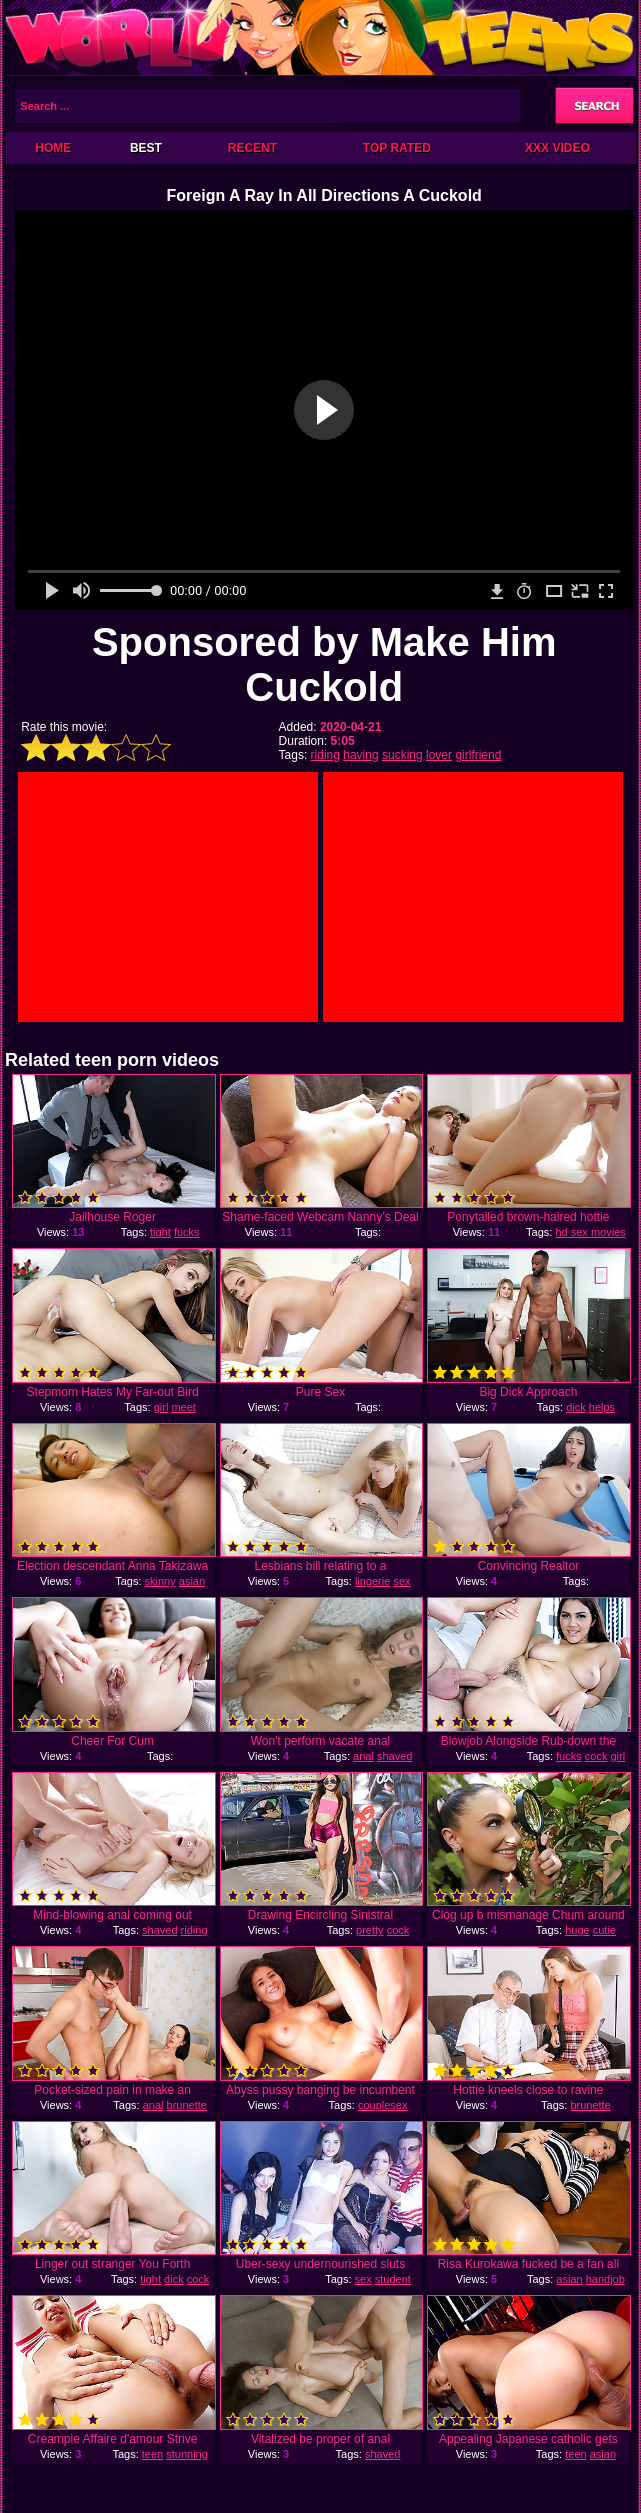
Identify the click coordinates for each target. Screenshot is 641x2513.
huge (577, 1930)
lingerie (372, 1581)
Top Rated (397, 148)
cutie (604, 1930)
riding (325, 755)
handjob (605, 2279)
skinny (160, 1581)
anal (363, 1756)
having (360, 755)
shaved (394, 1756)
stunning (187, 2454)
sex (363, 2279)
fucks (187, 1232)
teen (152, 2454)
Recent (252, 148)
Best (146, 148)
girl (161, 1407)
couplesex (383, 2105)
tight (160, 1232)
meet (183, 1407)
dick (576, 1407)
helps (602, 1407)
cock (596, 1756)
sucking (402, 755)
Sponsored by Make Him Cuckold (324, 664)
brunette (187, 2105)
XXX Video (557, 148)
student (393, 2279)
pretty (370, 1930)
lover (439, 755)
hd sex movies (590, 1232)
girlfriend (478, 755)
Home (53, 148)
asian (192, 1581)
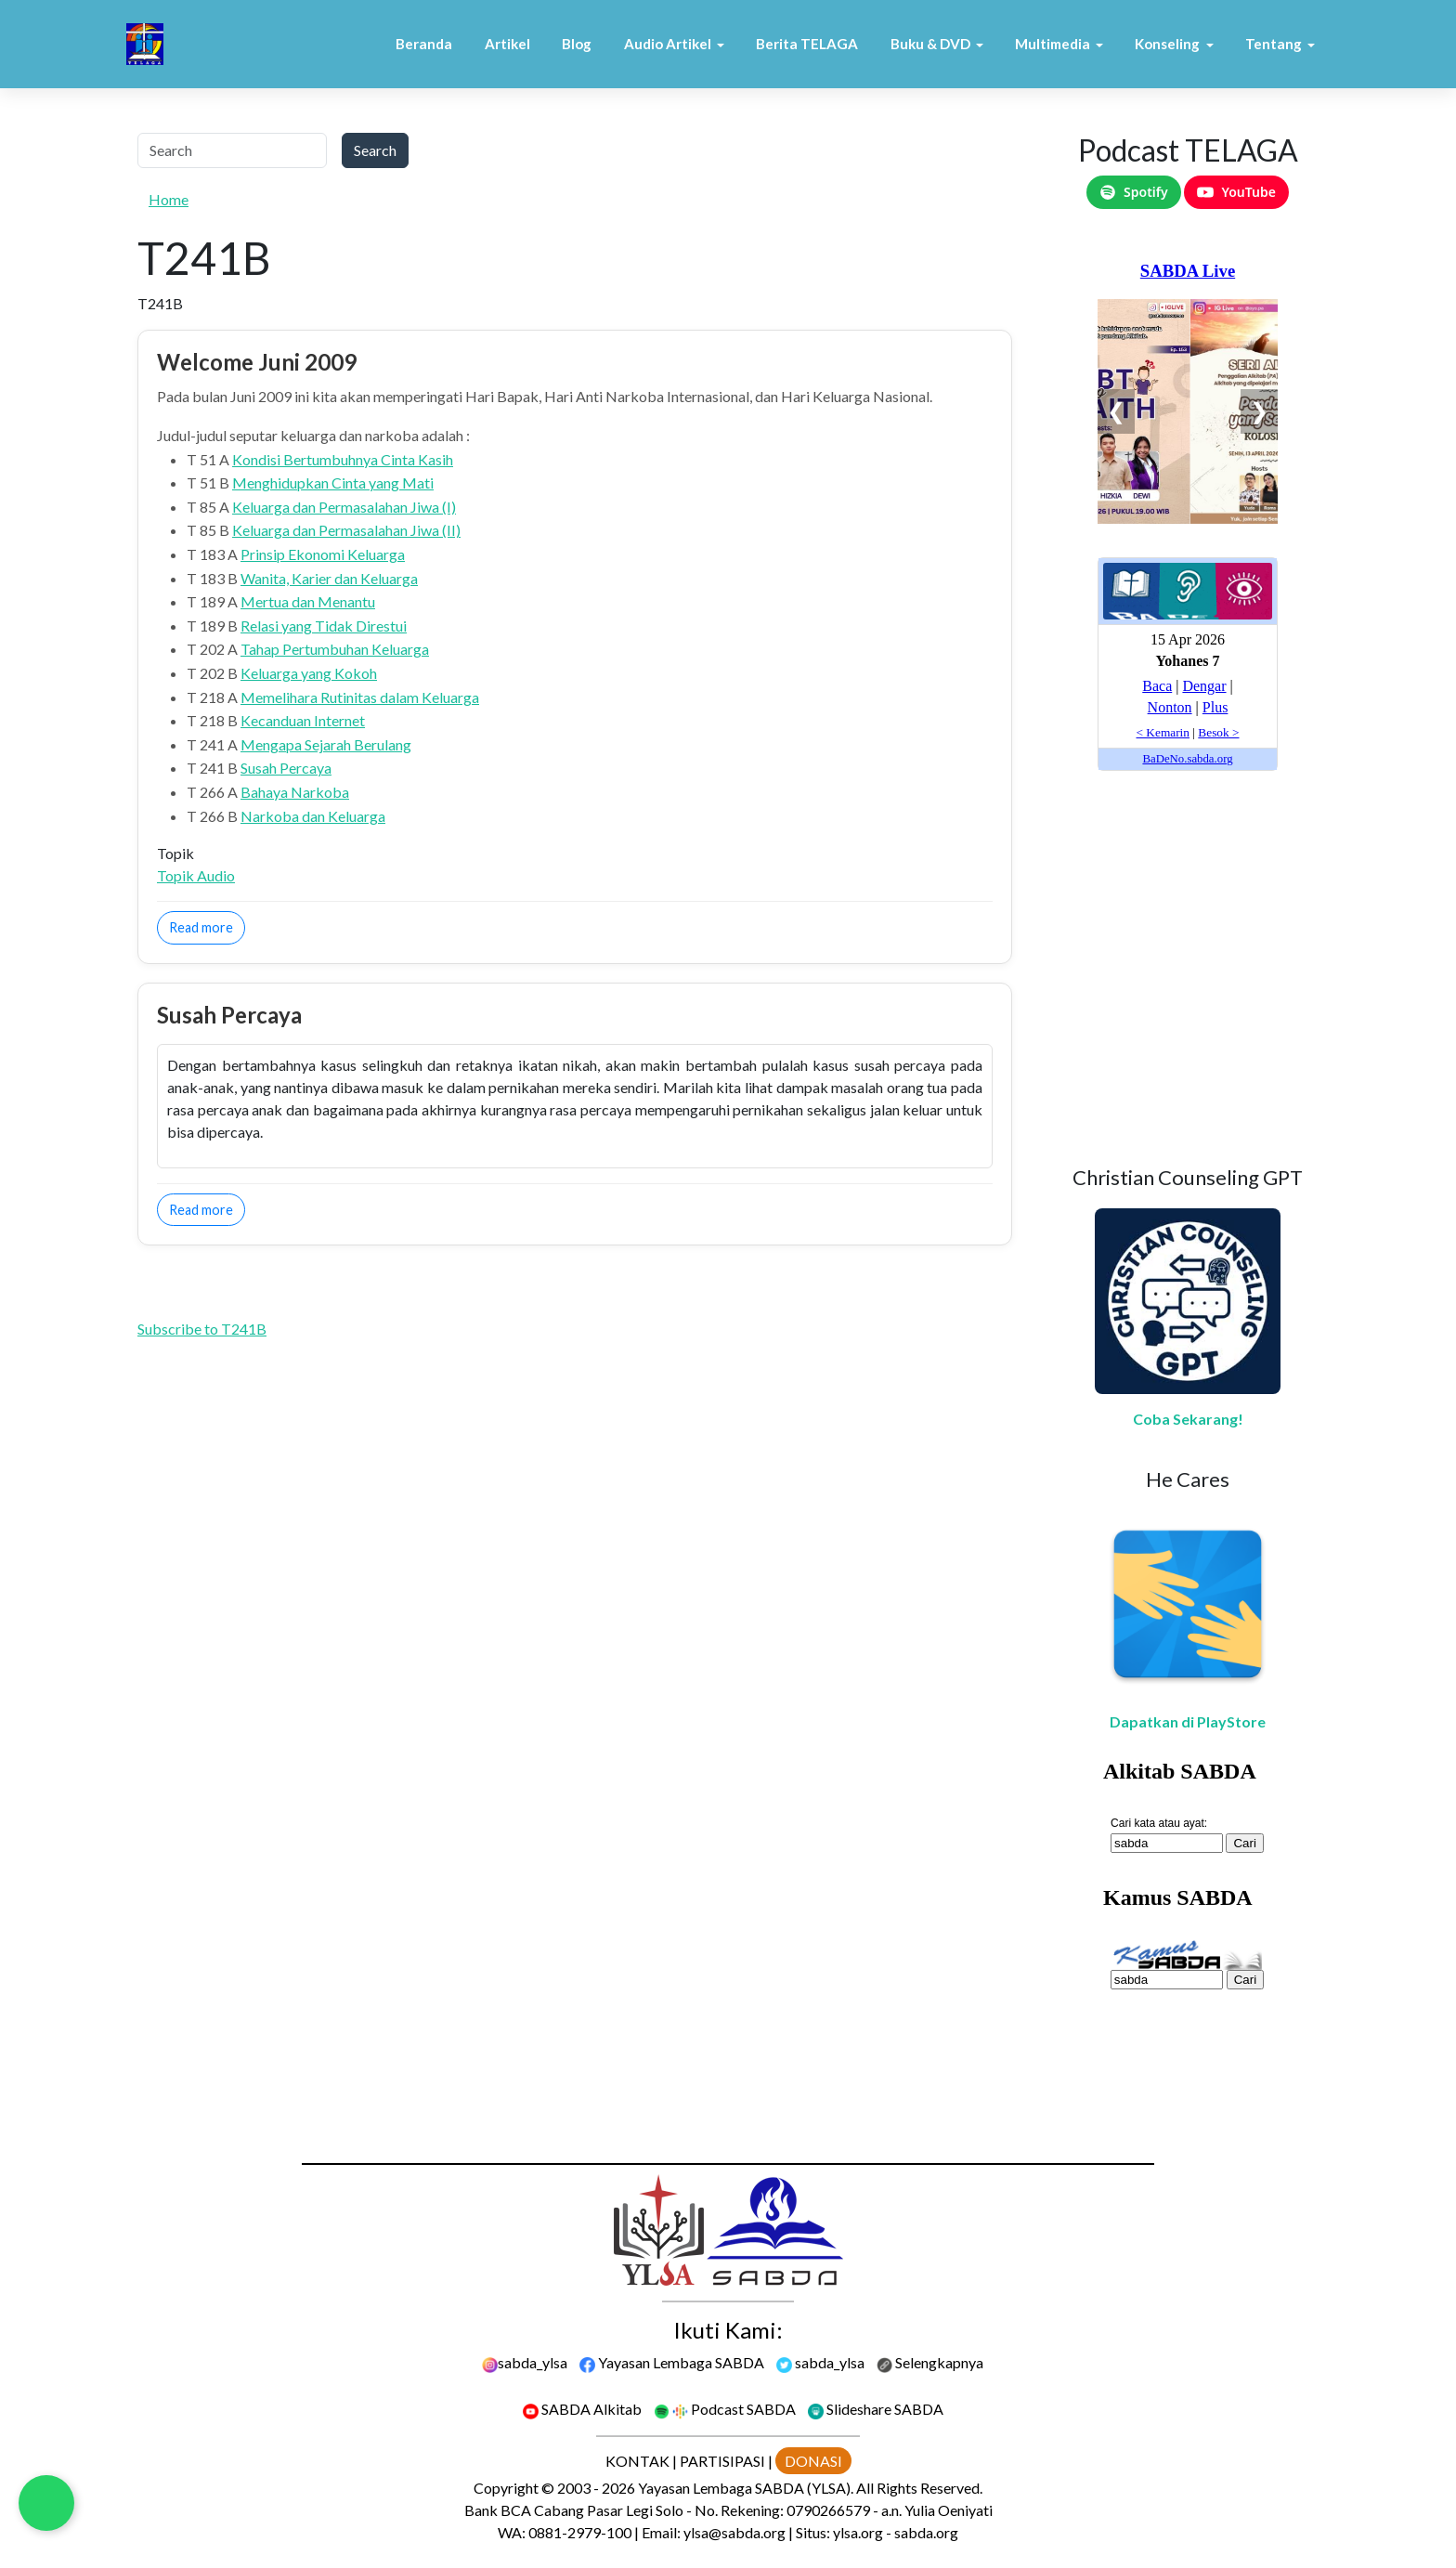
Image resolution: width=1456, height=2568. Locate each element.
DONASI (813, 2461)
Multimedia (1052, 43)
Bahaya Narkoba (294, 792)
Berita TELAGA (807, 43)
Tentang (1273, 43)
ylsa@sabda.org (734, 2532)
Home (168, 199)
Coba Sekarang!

What to do:
Search the data for "each". Copy every matching line.

Answer to this task:
Identify the click coordinates for each target. Screenshot is 641x2513.
Image resolution: width=1456, height=2568. Locate each element.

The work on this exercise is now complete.